Passwords and Secrets#
There are two supported methods to save passwords or secrets securely:
AES256 encryption
HashiCorp Vault or OpenBao integration
Restsh automatically handles Vault values or encrypted values for following variables:
RESTSH_PASS
RESTSH_TOKEN_VALUE
SCM_SECRET
Any other variable can be resolved with the restsh.util.var.decrypt function. restsh.util.setvar and restsh.util.setvars also use this feature.
Restsh checks the start of the variable to decide if it must be decrypted or fetched. The keywords are AES256: and VAULT:.
AES encryption#
AES encryption and decryption is done with the functions restsh.util.encrypt and restsh.util.decrypt. Both functions are using the RESTSH_SECRET environment variable as secret. This secret is read from the file defined by the environment variable RESTSH_SECRET_FILE.

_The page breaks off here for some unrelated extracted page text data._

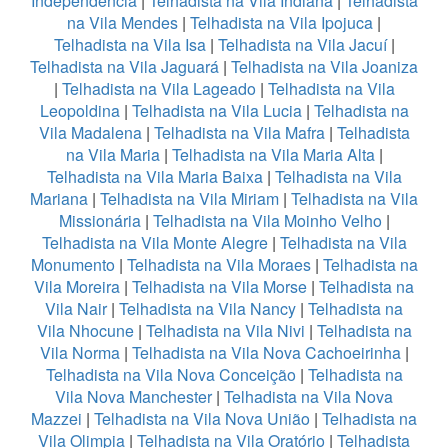
Independência
|
Telhadista na Vila Indiana
|
Telhadista
na Vila Mendes
|
Telhadista na Vila Ipojuca
|
Telhadista na Vila Isa
|
Telhadista na Vila Jacuí
|
Telhadista na Vila Jaguará
|
Telhadista na Vila Joaniza
|
Telhadista na Vila Lageado
|
Telhadista na Vila
Leopoldina
|
Telhadista na Vila Lucia
|
Telhadista na
Vila Madalena
|
Telhadista na Vila Mafra
|
Telhadista
na Vila Maria
|
Telhadista na Vila Maria Alta
|
Telhadista na Vila Maria Baixa
|
Telhadista na Vila
Mariana
|
Telhadista na Vila Miriam
|
Telhadista na Vila
Missionária
|
Telhadista na Vila Moinho Velho
|
Telhadista na Vila Monte Alegre
|
Telhadista na Vila
Monumento
|
Telhadista na Vila Moraes
|
Telhadista na
Vila Moreira
|
Telhadista na Vila Morse
|
Telhadista na
Vila Nair
|
Telhadista na Vila Nancy
|
Telhadista na
Vila Nhocune
|
Telhadista na Vila Nivi
|
Telhadista na
Vila Norma
|
Telhadista na Vila Nova Cachoeirinha
|
Telhadista na Vila Nova Conceição
|
Telhadista na
Vila Nova Manchester
|
Telhadista na Vila Nova
Mazzei
|
Telhadista na Vila Nova União
|
Telhadista na
Vila Olimpia
|
Telhadista na Vila Oratório
|
Telhadista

For interactive mode you can simply not set the RESTSH_SECRET value. Restsh asks for it as soon as requires it.
Hint
Set the value of a variable to the output of restsh.util.encrypt (with the AES256: prefix) to define a encrypted variable.
HashiCorp Vault#
Using HashiCorp Vault or OpenBao is the best way to store passwords and secrets. Restsh supports the login with an JWT token and fetching a key value.
Set VAULT_HOST and VAULT_AUTH_ROLE
Set VAULT_ID_TOKEN and call
vault.loginor set theVAULT_TOKENdirectly if you have a already a valid token.Use
vault.getto fetch a key value.
Hint
Set the value of a variable to VAULT:<path> to reference a value in Vault.